Downtime Incident - 30/11/2019
From the period from 30/11/2019 -> 04/12/2019, the ev.energy app and smart charging service experienced a degradation in service which affected some user's ability to load the mobile application and the ability to schedule smart charging sessions. This degradation in service did not affect all users and did not prevent all smart charging sessions however, any impact on our user's ability to access the service is taken seriously and this report outlines our investigation and actions taken to prevent similar issues in future.
Timeline
28/11/19 11:00 - Update released to improve the accuracy of scheduling smart charging on Tesla cars.
30/11/19 09:00 - First incident of downtime alerted, identifies as a server running out of disk space due to log files. Log files removed and service restored.
03/12/19 06:00 - Second incident of downtime, restored by 09:20.
04/12/19 01:00 - Third incident of downtime, restored by 09:30.

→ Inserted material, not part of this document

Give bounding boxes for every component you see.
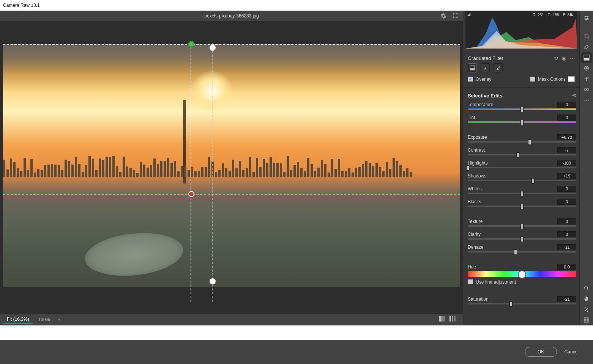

04/12/19 12:00 - Fix deployed to the Tesla integration which resolved the root cause and all operation back to normal.
Root Cause
The root cause of the issue was a change made to the Telsa integration to keep our charging data up to date. However, this change introduced a bug that led to cars being updated far more frequently than planned. This manifested itself as a large increase in load across our infrastructure
Resolution
The error made in the Tesla integration was updated to ensure that the update rate was frequent enough to accurately report charging data without being unnecessarily frequent.
Actions taken to improve system and response
- Introduced an out-of-hours alerting system to alert engineering team of issues overnight.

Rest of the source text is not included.